JUSTICIA Y SALUD: CUANDO EL DERECHO INDIVIDUAL TENSIONA LA EQUIDAD COLECTIVA
  
Por el Dr. Carlos Felice (*)


La salud no debería decidirse en un juzgado. Sin embargo, cada vez con mayor frecuencia, el acceso a ella depende de una medida cautelar. Lo que nació como una herramienta de protección frente a las fallas del sistema empieza a convertirse en su reemplazo. Allí se abre una tensión profunda entre el derecho individual y la equidad colectiva.

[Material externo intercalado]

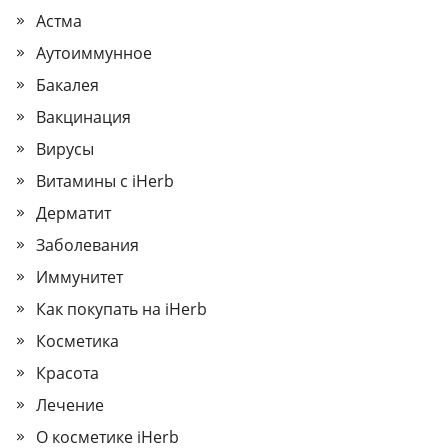
Астма
Аутоиммунное
Бакалея
Вакцинация
Вирусы
Витамины с iHerb
Дерматит
Заболевания
Иммунитет
Как покупать на iHerb
Косметика
Красота
Лечение
О косметике iHerb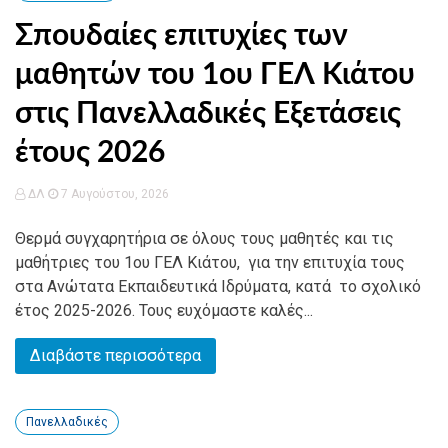
Σπουδαίες επιτυχίες των
μαθητών του 1ου ΓΕΛ Κιάτου
στις Πανελλαδικές Εξετάσεις
έτους 2026
ΔΛ
7 Αυγούστου, 2026
Θερμά συγχαρητήρια σε όλους τους μαθητές και τις
μαθήτριες του 1ου ΓΕΛ Κιάτου, για την επιτυχία τους
στα Ανώτατα Εκπαιδευτικά Ιδρύματα, κατά το σχολικό
έτος 2025-2026. Τους ευχόμαστε καλές...
Διαβάστε περισσότερα
Πανελλαδικές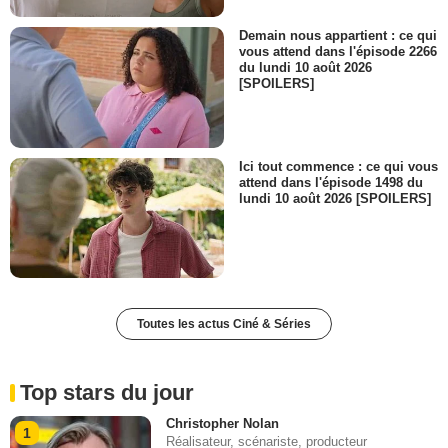
Demain nous appartient : ce qui
vous attend dans l'épisode 2266
du lundi 10 août 2026
[SPOILERS]
Ici tout commence : ce qui vous
attend dans l'épisode 1498 du
lundi 10 août 2026 [SPOILERS]
Toutes les actus Ciné & Séries
Top stars du jour
Christopher Nolan
1
Réalisateur, scénariste, producteur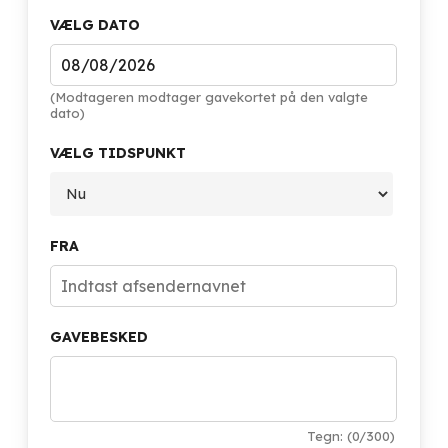
VÆLG DATO
(Modtageren modtager gavekortet på den valgte
dato)
VÆLG TIDSPUNKT
FRA
GAVEBESKED
Tegn: (
0
/300)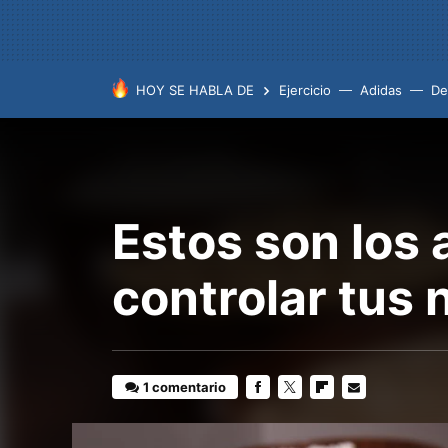
HOY SE HABLA DE
Ejercicio
Adidas
De
Estos son los 
controlar tus 
1 comentario
FACEBOOK
TWITTER
FLIPBOARD
E-
MAIL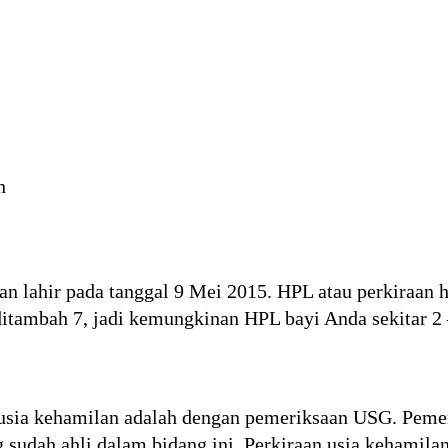
n
 lahir pada tanggal 9 Mei 2015. HPL atau perkiraan ha
itambah 7, jadi kemungkinan HPL bayi Anda sekitar 2
usia kehamilan adalah dengan pemeriksaan USG. Pemer
udah ahli dalam bidang ini. Perkiraan usia kehamilan 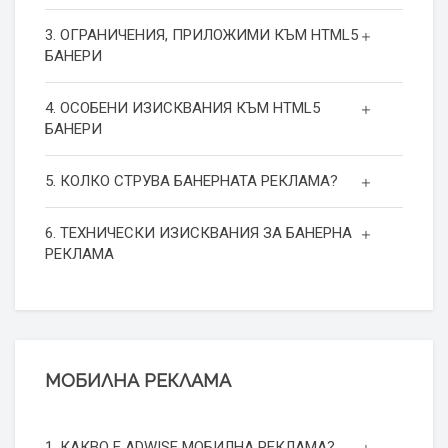
3. ОГРАНИЧЕНИЯ, ПРИЛОЖИМИ КЪМ HTML5
БАНЕРИ
4. ОСОБЕНИ ИЗИСКВАНИЯ КЪМ HTML5
БАНЕРИ
5. КОЛКО СТРУВА БАНЕРНАТА РЕКЛАМА?
6. ТЕХНИЧЕСКИ ИЗИСКВАНИЯ ЗА БАНЕРНА
РЕКЛАМА
МОБИЛНА РЕКЛАМА
1. КАКВО Е ADWISE МОБИЛНА РЕКЛАМА?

Cuando el expediente reemplaza al protocolo

Hubo un tiempo en que la salud se discutía en consultorios, auditorías médicas y mesas técnicas, donde la evidencia clínica y la planificación orientaban las decisiones. Hoy, con demasiada frecuencia, esas discusiones se trasladan a los estrados. El expediente reemplaza al protocolo; el juez sustituye al evaluador sanitario. Y el fallo, inevitablemente, altera el equilibrio de un sistema construido sobre la solidaridad.
No se trata de cuestionar el derecho a la salud, que es un mandato constitucional y una obligación ética. Cuando un paciente recurre a la Justicia, no lo hace por capricho, sino porque percibe que el sistema no le responde. En ese sentido, la vía judicial cumple una función indispensable de resguardo. El problema surge cuando la excepción se transforma en regla y la intervención judicial deja de ser correctiva para volverse estructural.
En los últimos años, la litigiosidad en torno a medicamentos o tratamientos ha crecido de manera sostenida. Muchas de estas tecnologías llegan con evidencia clínica todavía incipiente, beneficios marginales o indicaciones que exceden lo aprobado por las agencias regulatorias. El fallo resuelve la urgencia individual, pero rara vez pondera el impacto sistémico. Cada decisión que ordena financiar una prestación -particularmente aquellas de alto costo- compromete recursos que, por definición, son finitos.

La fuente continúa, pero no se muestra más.